Food Irradiation No Magic Bullet Solution
07.aug.98, Douglas Powell, op-ed for the Globe and Mail
If we just zap them, then what's the problem? quipped an animal health company executive at a recent conference. That is zapping as in food irradiation the use of gamma rays from a radioactive source to reduce numbers of nasty bacteria in food. The problem? Among others it is the executive's unquestioning faith in food irradiation, an extension of the general belief in any sort of technological fix. In truth, there is no magic bullet. Following several high-profile outbreaks of foodborne illness including there call of 25 million pounds of ground beef by Hudson Foods last fall the U.S. government approved a three-year-old petition by a New Jersey company to allow the irradiation of red meat.
Food irradiation was endorsed more than 20 years ago by the World Health Organization and the International Atomic Energy Agency. It has been advocated by a wide range of medical authorities. A Canadian industry group that includes farmers, ranchers and the Canadian Cattleman's Association petitioned the federal government in December to allow food purveyors to sell irradiated meat to immunocompromised clients, such as the elderly in long-term care facilities. A majority of consumer and advocacy groups now agree that irradiation is a safe process. For example, Kees de Winter, food officer for the Office of European Consumer Organizations in Brussels, recently told New Scientist magazine that, "Absolute safety doesn't exist, but to be honest, I've not seen any evidence of harm with this technology."

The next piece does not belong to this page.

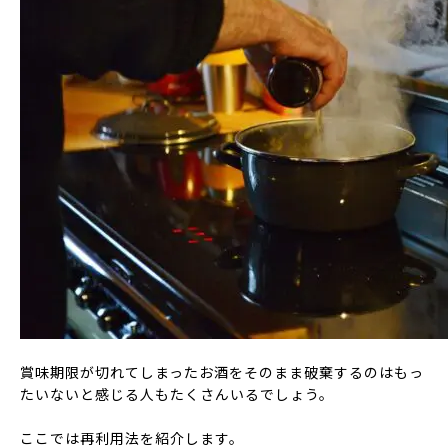
賞味期限が切れてしまったお酒をそのまま破棄するのはもっ
たいないと感じる人もたくさんいるでしょう。
ここでは再利用法を紹介します。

Nonetheless, companies are reluctant to market irradiated products, even though irradiation has been approved since the 1960s in Canada for wheat, flour, whole wheat flour, potatoes, onions, spices and seasoning mixes.They fear consumer backlash. But that, too, is changing. A 1997 survey conducted for the U.S. Food Marketing Institute found that 60 percent of consumers would buy irradiated foods for safety reasons, up from 36 percent in 1994. (Warning: surveys can be notoriously bad at predicting actual consumer behavior in the grocery aisles. Maybe that is why no U.S. producer is putting irradiated chicken in supermarkets, even though poultry has been irradiation -approved for about seven years).

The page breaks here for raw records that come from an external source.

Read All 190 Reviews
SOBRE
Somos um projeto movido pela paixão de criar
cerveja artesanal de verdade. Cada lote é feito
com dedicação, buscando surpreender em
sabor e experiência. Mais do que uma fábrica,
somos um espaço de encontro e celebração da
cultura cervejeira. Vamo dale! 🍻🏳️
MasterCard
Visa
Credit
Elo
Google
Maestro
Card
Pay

Other problems? expense. Dr. Jim Dixon, a food microbiologist at Iowa State University, has been cited in several American media accounts as saying that irradiated red meat might cost an extra three to six cents a pound, producing about a 10-day extension of shelf-life. Taste is another. There is a fine balance between just enough irradiation to control pathogens and too much, which can turn food to mush. Each fruit, vegetable and meat is different. A spokesman for meatpacking giant IBP Inc. was quoted as saying, "We have concerns about the effect of irradiation on color and taste."

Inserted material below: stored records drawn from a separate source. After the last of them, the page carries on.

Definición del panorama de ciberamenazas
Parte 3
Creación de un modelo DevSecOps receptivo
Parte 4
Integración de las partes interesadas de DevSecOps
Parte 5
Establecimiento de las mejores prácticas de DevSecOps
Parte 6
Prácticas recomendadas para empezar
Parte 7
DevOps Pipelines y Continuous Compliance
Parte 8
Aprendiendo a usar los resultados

Then there is the biggest problem of all: trust. Food irradiation is, rightly or wrongly, associated with the nuclear industry, which has a track record of secrecy, unrealistic expectations (remember, nuclear energy in post-WWII was going to be so cheap and plentiful that it wouldn't need to be metered?) and lately, especially in Ontario, a perception of managerial incompetence. That association means that proponents will have to be especially careful not to oversell perceived, let alone actual, benefits.
And most have not. Irradiation is generally played as but another tool to bolster the safety of the food supply, along with enhanced inspection and gate-to-plate food safety management plans. But magic bullets have an all-too-human allure. Consumers must remember that even irradiated food requires refrigeration, safe handling and cooking. And producers and processors have to realize that zapping their way to food safety -- rather than addressing fundamental issues of food production and sanitation that allow new pathogens to emerge and flourish -- will not solve the problems of today. Irradiation can be an effective tool in the food safety arsenal, along with the numerous preventative practices that are being embraced by many in the food production system, from the farm through to the consumer.
Douglas Powell is an assistant professor in the dept. of plant agriculture at the University of Guelph.